# Check Switch problem?



## deweybrunner (Feb 8, 2004)

Is anyone having a check switch problem? AM after the down load at 3 am I have lost some signal and screen comes up with CHECK DISH, it always checks ok, then it tells me to wait for a download for guide data. when finished i have lost my guide data for local digitals. Maybe this is a bug. Am waiting for engineering at dish to call me back.The next morning it starts all over again.


----------



## Neal (Apr 11, 2005)

It happens to me just about every day. I found that if I disable the Updates at 3 am, it doesn't happen every morning. But now I find that it happens about once a day in a random fashion. My wife was understanding at first, but she is growing tired of loosing shows because the timers won't fire when it is in this state. This bug is really beginning to be a big pain. I tried swapping the satellite feeds on the back of the PVR, but it didn't help. I'm wondering if it is tied to the signal strength. This weekend I'm thinking about trying to readjust my dish to maximize my signal strength.


----------



## deweybrunner (Feb 8, 2004)

Neal, I called dish hd tec who told me my strengths were plenty. I have a strength of 84-85 on 110, and 101-104 on 119. When i do a check switch both come in strong and advance together to 130. By the way how do you disable the updates? I might try that.. Maybe the engineer, that they promised would call, will come thru. thanks


----------



## Mark Lamutt (Mar 24, 2002)

dewey - what's your lnb/switch setup?


----------



## jsanders (Jan 21, 2004)

Is the legacy switch/lnb bug a priority to get fixed soon? 

I hate to admit it, but I am considering the switch to the 942 myself, just to have some piece of mind. However, I have legacy lnbs, and two legacy sw21s, so I figure I am going to suffer from this unless I upgrade to dishPro stuff.

Any thoughts Mark??


----------



## Mark Lamutt (Mar 24, 2002)

The next version has a fix for it.


----------



## deweybrunner (Feb 8, 2004)

Thanks, is 223 the next version or a later update? thanks, this is driving me crazy. Engineering has been gonna call me for five days and yet to hear from any one. I do not want to exchange if an update will correct.


----------



## Moridin (Mar 22, 2005)

I have 223 and I have this problem, so the fix must be in a later release.


----------



## Mark Lamutt (Mar 24, 2002)

The fix will be in the whatver the next version beyond L223 is called. Probably it'll be L224. Possibly L230. Potentially L300...you never know these days...


----------



## Neal (Apr 11, 2005)

deweybrunner - I'm at work and I don't have the TV in front of me now, but if you go to the menu, and then select preferences, there should be a menu called Updates. This is when the Guide gets updated and by default it is set for 3 am.

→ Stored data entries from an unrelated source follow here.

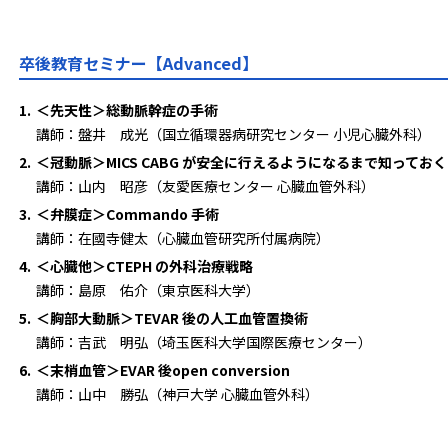
卒後教育セミナー【Advanced】
1.
＜先天性＞
総動脈幹症の手術
講師：盤井 成光（国立循環器病研究センター 小児心臓外科）
2.
＜冠動脈＞
MICS CABG が安全に行えるようになるまで知ってお
講師：山内 昭彦（友愛医療センター 心臓血管外科）
3.
＜弁膜症＞
Commando 手術
講師：在國寺健太（心臓血管研究所付属病院）
4.
＜心臓他＞
CTEPH の外科治療戦略
講師：島原 佑介（東京医科大学）
5.
＜胸部大動脈＞
TEVAR 後の人工血管置換術
講師：吉武 明弘（埼玉医科大学国際医療センター）
6.
＜末梢血管＞
EVAR 後open conversion
講師：山中 勝弘（神戸大学 心臓血管外科）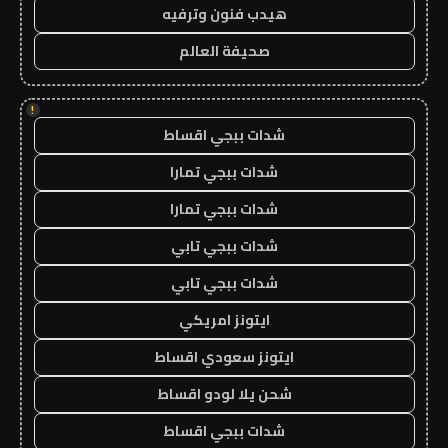
هيدب فنون وترفيه
صحيفة العالم
!
شدات ببجي اقساط
شدات ببجي تمارا
شدات ببجي تمارا
شدات ببجي تابي
شدات ببجي تابي
ايتونز امريكي
ايتونز سعودي اقساط
شحن يلا لودو اقساط
شدات ببجي اقساط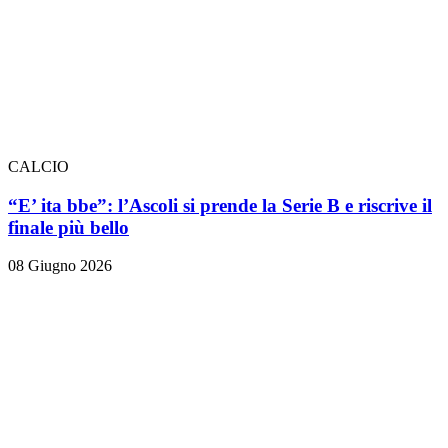
CALCIO
“E’ ita bbe”: l’Ascoli si prende la Serie B e riscrive il
finale più bello
08 Giugno 2026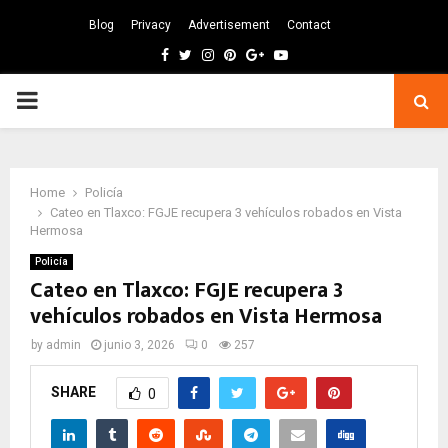
Blog
Privacy
Advertisement
Contact
Facebook
Twitter
Instagram
Pinterest
Google
Youtube
PRIMARY
MENU
Home
Policía
Cateo en Tlaxco: FGJE recupera 3 vehículos robados en Vista
Hermosa
Policía
Cateo en Tlaxco: FGJE recupera 3
vehículos robados en Vista Hermosa
by
admin
junio 3, 2026
0
257
SHARE
0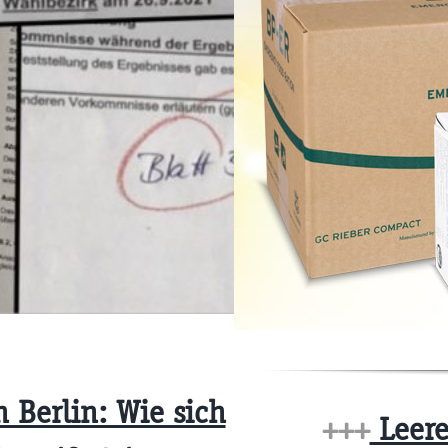
 Berlin: Wie sich
+++
Leere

mark - Do you have any feeling for when the next release will be coming out? I realize that you are not in the position to guarantee any dates, but do you have a feeling? Days? Weeks? Months? I'm getting tired of sleeping on the couch for ruining my wife's TV habits.


----------



## Mark Lamutt (Mar 24, 2002)

Ouch Neal!

I'm hoping for next week. Not based on anything except for my hope. I do know that we're trying to get the future timer bug fixed for the next release, and I provided some data on that this morning that I'm hoping shows the trigger event which would then allow a fix to follow. Shouldn't be too much longer...the legacy problem fix is in testing now.


----------



## Neal (Apr 11, 2005)

Thanks Mark. I realized that there would be problems with the early releases and I have no regrets so far. But my wife ...... So far this is the only bug that I have seen. I love the 942!


----------



## joebird (Sep 15, 2003)

Does this problem happen with an SW64?


----------



## Mark Lamutt (Mar 24, 2002)

It happens with legacy LNBs, so yeah.


----------



## markn455 (Jan 17, 2004)

jsanders said:


> Is the legacy switch/lnb bug a priority to get fixed soon?
> 
> I hate to admit it, but I am considering the switch to the 942 myself, just to have some piece of mind. However, I have legacy lnbs, and two legacy sw21s, so I figure I am going to suffer from this unless I upgrade to dishPro stuff.
> 
> Any thoughts Mark??


I am having problems with the SW64. I have changed out the switch and powersupply. Check switch always comes up good. However, when I turn to numerous channels such as 9422, I get the aquiring signal screen. The screen goes through the 5 steps and nothing. Other times, it works perfectly.


----------



## markn455 (Jan 17, 2004)

joebird said:


> Does this problem happen with an SW64?


Yes it does.


----------



## deweybrunner (Feb 8, 2004)

After a week of day and night working and observing, I will know in the morning what my beliefs are. I am turning off the 3am download tonight. I believe this triggers my problems. I have a dish 500 with twin lnb's with no switches. I don't even know what a legacy is which some say causes similar problems. This is what I have been doing every morning:
1. Turning on tv i get locals. I scroll down to espn hd. There is no signal on any satellite stations.
2. It tells me to do a check switch. I do. I notice as no. 1 and 2. advance. to 38. However, 119 lags behind 110 by 5-6 numbers(they are supposed to advance together)
3. Then all signals, local and satellite signals are reduced sinifically. Local nbc which should be a strength of 100, is now in the low 60's. Satellite programs become blotchy and come and go, giving an indication of low reception.
4. I then do a receiver switch re-boot. After that all signals are restored, guide information is all there and all numbers advance together on the check switch. The 942 works great til the next morning, when i will then have to do this all over. I truly believe the 3 am reboots trigger this loss of signals. I have turned off the re-boot and will see if i am correct.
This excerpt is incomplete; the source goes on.